Waymo follows a similar World Model trajectory. At CVPR 2026, it outlined a training framework that reuses a Genie 3 general-purpose World Model for pre-training, then injects Waymo’s autonomous driving data—reported as over 200 million miles—to teach the model to understand multiple autonomous driving sensors. A final stage fine-tunes and distills the system for tasks like long-sequence simulation and planning, enabling generation of multi-sensor simulation data (including images and point clouds) and long-tail scenario production such as flooding or tornado-like conditions.

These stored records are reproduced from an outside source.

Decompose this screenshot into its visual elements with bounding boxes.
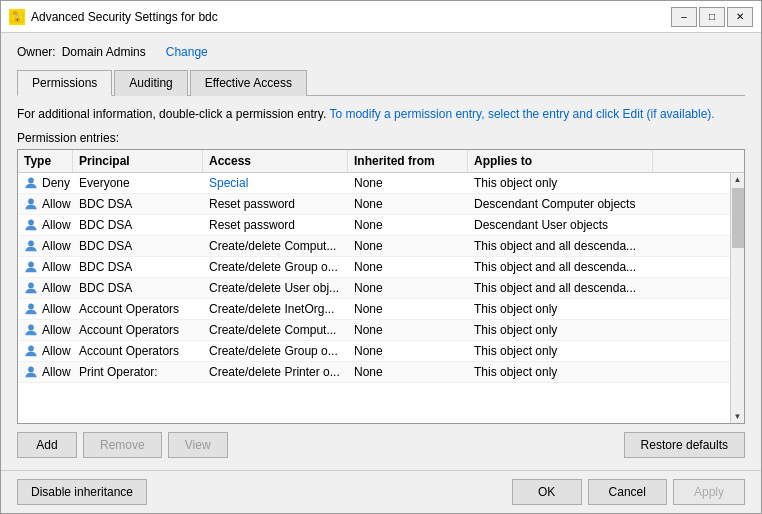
table-row[interactable]: AllowAccount OperatorsCreate/delete Grou… [18,341,730,362]
table-row[interactable]: AllowBDC DSAReset passwordNoneDescendant… [18,194,730,215]
cell-type: Allow [18,194,73,214]
cell-applies-to: This object and all descenda... [468,257,653,277]
cell-principal: Everyone [73,173,203,193]
cell-principal: Account Operators [73,299,203,319]
svg-text:🔒: 🔒 [13,13,22,22]
cell-inherited: None [348,194,468,214]
content-area: Owner: Domain Admins Change Permissions … [1,33,761,470]
view-button[interactable]: View [168,432,228,458]
cell-principal: BDC DSA [73,278,203,298]
cell-access: Reset password [203,215,348,235]
col-type: Type [18,150,73,172]
cell-inherited: None [348,257,468,277]
user-icon [24,281,38,295]
user-icon [24,176,38,190]
tab-auditing[interactable]: Auditing [114,70,187,96]
cell-access: Reset password [203,194,348,214]
col-scroll-space [653,150,673,172]
svg-point-11 [28,346,33,351]
scroll-thumb[interactable] [732,188,744,248]
ok-button[interactable]: OK [512,479,582,505]
cell-principal: BDC DSA [73,236,203,256]
svg-point-10 [28,325,33,330]
cell-inherited: None [348,362,468,382]
table-row[interactable]: AllowBDC DSACreate/delete User obj...Non… [18,278,730,299]
cell-principal: Account Operators [73,320,203,340]
title-bar: 🔒 Advanced Security Settings for bdc – □… [1,1,761,33]
user-icon [24,344,38,358]
table-row[interactable]: AllowPrint Operator:Create/delete Printe… [18,362,730,383]
cell-applies-to: This object only [468,173,653,193]
col-inherited: Inherited from [348,150,468,172]
svg-point-6 [28,241,33,246]
scrollbar[interactable]: ▲ ▼ [730,173,744,423]
owner-change-link[interactable]: Change [166,45,208,59]
svg-point-3 [28,178,33,183]
table-row[interactable]: AllowBDC DSAReset passwordNoneDescendant… [18,215,730,236]
table-row[interactable]: DenyEveryoneSpecialNoneThis object only [18,173,730,194]
cell-type: Allow [18,320,73,340]
cell-inherited: None [348,278,468,298]
window: 🔒 Advanced Security Settings for bdc – □… [0,0,762,514]
cell-access: Special [203,173,348,193]
table-row[interactable]: AllowAccount OperatorsCreate/delete Comp… [18,320,730,341]
cell-access: Create/delete Comput... [203,236,348,256]
apply-button[interactable]: Apply [673,479,745,505]
user-icon [24,365,38,379]
add-button[interactable]: Add [17,432,77,458]
permission-table: Type Principal Access Inherited from App… [17,149,745,424]
cell-type: Allow [18,341,73,361]
svg-point-9 [28,304,33,309]
remove-button[interactable]: Remove [83,432,162,458]
cell-access: Create/delete Group o... [203,341,348,361]
table-row[interactable]: AllowBDC DSACreate/delete Group o...None… [18,257,730,278]
cell-type: Allow [18,299,73,319]
cell-principal: Print Operator: [73,362,203,382]
window-title: Advanced Security Settings for bdc [31,10,671,24]
cell-applies-to: This object only [468,299,653,319]
col-principal: Principal [73,150,203,172]
cell-inherited: None [348,173,468,193]
owner-value: Domain Admins [62,45,146,59]
svg-point-4 [28,199,33,204]
col-applies: Applies to [468,150,653,172]
col-access: Access [203,150,348,172]
close-button[interactable]: ✕ [727,7,753,27]
cell-access: Create/delete Group o... [203,257,348,277]
restore-defaults-button[interactable]: Restore defaults [624,432,745,458]
svg-point-12 [28,367,33,372]
tab-permissions[interactable]: Permissions [17,70,112,96]
cell-principal: Account Operators [73,341,203,361]
scroll-up-arrow[interactable]: ▲ [731,173,745,187]
cell-principal: BDC DSA [73,215,203,235]
cell-inherited: None [348,299,468,319]
user-icon [24,218,38,232]
table-body[interactable]: DenyEveryoneSpecialNoneThis object only … [18,173,730,423]
user-icon [24,302,38,316]
table-row[interactable]: AllowAccount OperatorsCreate/delete Inet… [18,299,730,320]
cell-type: Allow [18,278,73,298]
cell-applies-to: This object and all descenda... [468,278,653,298]
cell-type: Deny [18,173,73,193]
cell-type: Allow [18,236,73,256]
owner-label: Owner: [17,45,56,59]
cell-applies-to: This object only [468,320,653,340]
owner-row: Owner: Domain Admins Change [17,45,745,59]
cell-inherited: None [348,236,468,256]
minimize-button[interactable]: – [671,7,697,27]
table-row[interactable]: AllowBDC DSACreate/delete Comput...NoneT… [18,236,730,257]
info-text: For additional information, double-click… [17,106,745,123]
tabs-bar: Permissions Auditing Effective Access [17,69,745,96]
cell-inherited: None [348,320,468,340]
cancel-button[interactable]: Cancel [588,479,667,505]
cell-inherited: None [348,341,468,361]
cell-type: Allow [18,362,73,382]
title-bar-controls: – □ ✕ [671,7,753,27]
tab-effective-access[interactable]: Effective Access [190,70,307,96]
maximize-button[interactable]: □ [699,7,725,27]
cell-applies-to: This object and all descenda... [468,236,653,256]
cell-type: Allow [18,257,73,277]
user-icon [24,260,38,274]
scroll-down-arrow[interactable]: ▼ [731,409,745,423]
disable-inheritance-button[interactable]: Disable inheritance [17,479,147,505]
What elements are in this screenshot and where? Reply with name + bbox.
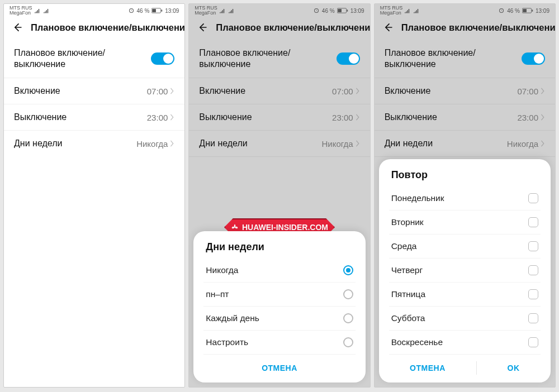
toggle-switch[interactable] xyxy=(151,52,174,65)
chevron-right-icon xyxy=(170,88,174,94)
option-fri[interactable]: Пятница xyxy=(389,283,541,307)
days-sheet: Дни недели Никогда пн–пт Каждый день Нас… xyxy=(193,231,365,383)
settings-list: Плановое включение/ выключение Включение… xyxy=(375,40,555,387)
days-row[interactable]: Дни недели Никогда xyxy=(4,131,184,156)
chevron-right-icon xyxy=(541,140,545,147)
toggle-label: Плановое включение/ выключение xyxy=(385,47,476,70)
page-title: Плановое включение/выключение xyxy=(216,22,370,33)
back-icon[interactable] xyxy=(382,22,394,33)
svg-rect-8 xyxy=(532,9,533,11)
option-thu[interactable]: Четверг xyxy=(389,259,541,283)
settings-list: Плановое включение/ выключение Включение… xyxy=(189,40,369,387)
checkbox-icon[interactable] xyxy=(528,337,538,347)
radio-icon[interactable] xyxy=(343,313,353,323)
svg-rect-1 xyxy=(153,9,157,12)
cancel-button[interactable]: ОТМЕНА xyxy=(399,361,457,375)
chevron-right-icon xyxy=(170,140,174,147)
checkbox-icon[interactable] xyxy=(528,289,538,299)
battery-icon xyxy=(337,8,348,13)
checkbox-icon[interactable] xyxy=(528,193,538,203)
cancel-button[interactable]: ОТМЕНА xyxy=(250,361,309,375)
phone-3: MTS RUS MegaFon 46 % 13:09 Плановое вклю… xyxy=(374,3,556,388)
turn-off-label: Выключение xyxy=(14,112,67,122)
option-weekdays[interactable]: пн–пт xyxy=(203,283,355,307)
turn-off-row[interactable]: Выключение 23:00 xyxy=(4,104,184,131)
back-icon[interactable] xyxy=(197,22,208,33)
signal-icon xyxy=(405,8,411,13)
header: Плановое включение/выключение xyxy=(4,16,184,40)
turn-off-row[interactable]: Выключение 23:00 xyxy=(189,104,369,131)
battery-text: 46 % xyxy=(507,8,520,14)
checkbox-icon[interactable] xyxy=(528,217,538,227)
option-tue[interactable]: Вторник xyxy=(389,211,541,235)
chevron-right-icon xyxy=(170,114,174,121)
turn-off-value: 23:00 xyxy=(147,113,168,122)
days-label: Дни недели xyxy=(385,138,433,149)
option-label: Никогда xyxy=(206,265,238,275)
chevron-right-icon xyxy=(356,88,360,94)
radio-icon[interactable] xyxy=(343,337,353,347)
checkbox-icon[interactable] xyxy=(528,241,538,251)
option-label: Среда xyxy=(391,241,417,251)
alarm-icon xyxy=(313,7,320,14)
toggle-label: Плановое включение/ выключение xyxy=(14,47,105,70)
turn-off-value: 23:00 xyxy=(332,113,353,122)
turn-on-label: Включение xyxy=(14,86,60,96)
turn-off-row[interactable]: Выключение 23:00 xyxy=(375,104,555,131)
option-sat[interactable]: Суббота xyxy=(389,307,541,331)
svg-rect-5 xyxy=(347,9,348,11)
turn-on-value: 07:00 xyxy=(147,87,168,96)
alarm-icon xyxy=(498,7,505,14)
turn-on-row[interactable]: Включение 07:00 xyxy=(4,78,184,104)
option-custom[interactable]: Настроить xyxy=(203,331,355,354)
clock-text: 13:09 xyxy=(536,8,549,14)
option-wed[interactable]: Среда xyxy=(389,235,541,259)
turn-off-label: Выключение xyxy=(199,112,252,122)
signal-icon xyxy=(35,8,41,13)
toggle-switch[interactable] xyxy=(337,52,360,65)
carrier-2: MegaFon xyxy=(380,11,403,16)
option-never[interactable]: Никогда xyxy=(203,259,355,283)
option-sun[interactable]: Воскресенье xyxy=(389,331,541,354)
turn-on-label: Включение xyxy=(199,86,245,96)
turn-on-row[interactable]: Включение 07:00 xyxy=(189,78,369,104)
ok-button[interactable]: OK xyxy=(496,361,531,375)
sheet-title: Дни недели xyxy=(203,241,355,253)
chevron-right-icon xyxy=(356,140,360,147)
page-title: Плановое включение/выключение xyxy=(31,22,185,33)
battery-text: 46 % xyxy=(322,8,335,14)
days-row[interactable]: Дни недели Никогда xyxy=(375,131,555,157)
toggle-switch[interactable] xyxy=(522,52,545,65)
toggle-row[interactable]: Плановое включение/ выключение xyxy=(4,40,184,78)
option-label: Каждый день xyxy=(206,313,259,323)
checkbox-icon[interactable] xyxy=(528,265,538,275)
toggle-row[interactable]: Плановое включение/ выключение xyxy=(189,40,369,78)
radio-icon[interactable] xyxy=(343,289,353,299)
battery-text: 46 % xyxy=(137,8,150,14)
toggle-row[interactable]: Плановое включение/ выключение xyxy=(375,40,555,78)
option-everyday[interactable]: Каждый день xyxy=(203,307,355,331)
page-title: Плановое включение/выключение xyxy=(401,22,556,33)
clock-text: 13:09 xyxy=(165,8,179,14)
status-bar: MTS RUS MegaFon 46 % 13:09 xyxy=(375,4,555,16)
option-label: Понедельник xyxy=(391,193,444,203)
radio-selected-icon[interactable] xyxy=(343,265,353,275)
checkbox-icon[interactable] xyxy=(528,313,538,323)
turn-on-value: 07:00 xyxy=(332,87,353,96)
back-icon[interactable] xyxy=(12,22,23,33)
chevron-right-icon xyxy=(541,88,545,94)
signal-icon-2 xyxy=(414,8,420,13)
watermark-text: HUAWEI-INSIDER.COM xyxy=(242,223,328,232)
header: Плановое включение/выключение xyxy=(189,16,369,40)
clock-text: 13:09 xyxy=(350,8,364,14)
turn-on-row[interactable]: Включение 07:00 xyxy=(375,78,555,104)
svg-rect-7 xyxy=(523,9,527,12)
option-mon[interactable]: Понедельник xyxy=(389,187,541,211)
signal-icon xyxy=(220,8,226,13)
huawei-logo-icon xyxy=(231,223,239,231)
toggle-label: Плановое включение/ выключение xyxy=(199,47,290,70)
days-row[interactable]: Дни недели Никогда xyxy=(189,131,369,157)
turn-off-value: 23:00 xyxy=(517,113,538,122)
battery-icon xyxy=(151,8,163,13)
repeat-sheet: Повтор Понедельник Вторник Среда Четверг… xyxy=(379,159,551,383)
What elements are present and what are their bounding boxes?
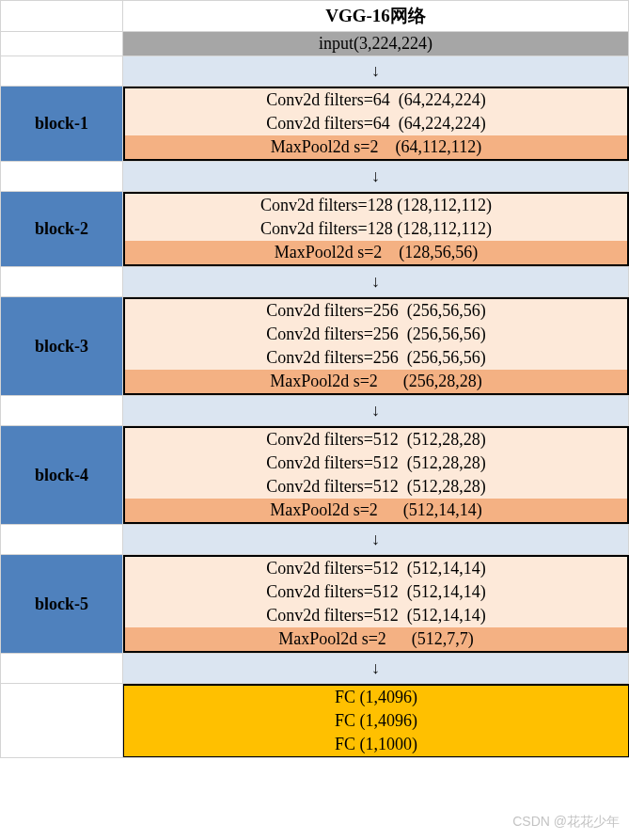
block-5-pool: MaxPool2d s=2 (512,7,7) [125,627,627,651]
input-layer: input(3,224,224) [123,32,629,55]
left-blank-fc [1,684,123,757]
block-2-conv-1: Conv2d filters=128 (128,112,112) [125,194,627,217]
block-1: Conv2d filters=64 (64,224,224) Conv2d fi… [123,87,629,161]
block-2-conv-2: Conv2d filters=128 (128,112,112) [125,217,627,241]
fc-2: FC (1,4096) [124,709,628,733]
block-5-conv-1: Conv2d filters=512 (512,14,14) [125,557,627,580]
fc-block: FC (1,4096) FC (1,4096) FC (1,1000) [123,684,629,757]
block-5-conv-2: Conv2d filters=512 (512,14,14) [125,580,627,604]
left-blank-arrow-4 [1,525,123,554]
block-1-label: block-1 [1,87,123,161]
arrow-down-icon: ↓ [123,525,629,554]
arrow-down-icon: ↓ [123,396,629,425]
block-1-pool: MaxPool2d s=2 (64,112,112) [125,135,627,159]
left-blank-title [1,1,123,31]
block-4-pool: MaxPool2d s=2 (512,14,14) [125,499,627,522]
left-blank-arrow-2 [1,267,123,296]
left-blank-arrow-3 [1,396,123,425]
block-4-conv-2: Conv2d filters=512 (512,28,28) [125,452,627,475]
block-5-conv-3: Conv2d filters=512 (512,14,14) [125,604,627,627]
block-4-conv-3: Conv2d filters=512 (512,28,28) [125,475,627,499]
block-4: Conv2d filters=512 (512,28,28) Conv2d fi… [123,426,629,524]
block-5: Conv2d filters=512 (512,14,14) Conv2d fi… [123,555,629,653]
block-3: Conv2d filters=256 (256,56,56) Conv2d fi… [123,297,629,395]
block-2-label: block-2 [1,192,123,266]
left-blank-arrow-0 [1,56,123,86]
fc-1: FC (1,4096) [124,686,628,709]
block-2-pool: MaxPool2d s=2 (128,56,56) [125,241,627,264]
arrow-down-icon: ↓ [123,162,629,191]
block-5-label: block-5 [1,555,123,653]
block-1-conv-2: Conv2d filters=64 (64,224,224) [125,112,627,135]
left-blank-input [1,32,123,55]
arrow-down-icon: ↓ [123,267,629,296]
block-3-conv-1: Conv2d filters=256 (256,56,56) [125,299,627,323]
vgg16-diagram: VGG-16网络 input(3,224,224) ↓ block-1 Conv… [0,0,629,758]
block-2: Conv2d filters=128 (128,112,112) Conv2d … [123,192,629,266]
block-3-label: block-3 [1,297,123,395]
arrow-down-icon: ↓ [123,654,629,683]
block-1-conv-1: Conv2d filters=64 (64,224,224) [125,88,627,112]
block-4-conv-1: Conv2d filters=512 (512,28,28) [125,428,627,452]
left-blank-arrow-5 [1,654,123,683]
block-3-conv-3: Conv2d filters=256 (256,56,56) [125,346,627,370]
fc-3: FC (1,1000) [124,733,628,756]
block-3-conv-2: Conv2d filters=256 (256,56,56) [125,323,627,346]
left-blank-arrow-1 [1,162,123,191]
block-4-label: block-4 [1,426,123,524]
diagram-title: VGG-16网络 [123,1,629,31]
block-3-pool: MaxPool2d s=2 (256,28,28) [125,370,627,393]
arrow-down-icon: ↓ [123,56,629,86]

Momenta, meanwhile, is building a fusion path—combining World Models with reinforcement learning. Its R7 Reinforcement Learning World Model, released at the April 2026 Beijing Auto Show, is designed as a physical AI foundation model that uses “golden” training segments derived from large-scale real mileage, closed-loop simulation inside the World Model, and reinforcement learning exploration in high-fidelity virtual environments.
In the VLA camp, Li Auto and XPeng are portrayed as accelerating toward deployment. Li Auto’s MindVLA-o1 uses a multimodal mixture-of-experts Transformer, with a 3D ViT encoder for reconstructing video into 3D representations and fusing that with LiDAR geometry. Its decision layer is described as an implicit World Model stacked on top of a language model, generating near-future previews in latent space and then producing vehicle-dynamics-compliant trajectories. XPeng’s second-generation VLA is framed as more radical: it removes a traditional language translation intermediate step to reduce latency. Tesla’s FSD V14 takes yet another route—expanding end-to-end model scale and adding xAI Grok capabilities as an interpretation layer to improve intent understanding and decision explainability.
Despite the rivalry, the binary battle is losing clarity. Explicit statements from XPeng that VLA and World Models are not mutually exclusive, and to cross-integration examples across companies: XPeng reportedly trains with both VLA and World Models; Li Auto has added prediction mechanisms into its VLA approach; and Xiaomi’s OneVL claims to unify VLA, World Models, and latent-space reasoning under one framework.
Meanwhile, the strategic landscape is widening beyond driving. The embodied intelligence and humanoid robot sector is drawing near-universal attention, with nearly 20 automakers—BYD, XPeng, GAC, Chery, Changan, Li Auto, SAIC and overseas players including Tesla, BMW, Hyundai, and Mercedes-Benz—reported to be investing, incubating, or self-developing.
The financial logic is straightforward: with intense competition and price wars, automakers need new growth points. And the robot market narrative is attractive. IDC forecasts that China’s embodied intelligent robot user spending could grow from about $1.4 billion in 2025 to $77 billion by 2030, with extremely rapid growth rates.
The enabling argument is reuse: perception hardware, decision algorithms, and execution control can translate from automotive contexts into robotics. Data and scenario advantages may be harder to replicate elsewhere—automakers already generate large-scale real-world interaction data and have factories and public service channels that can become robot deployment environments.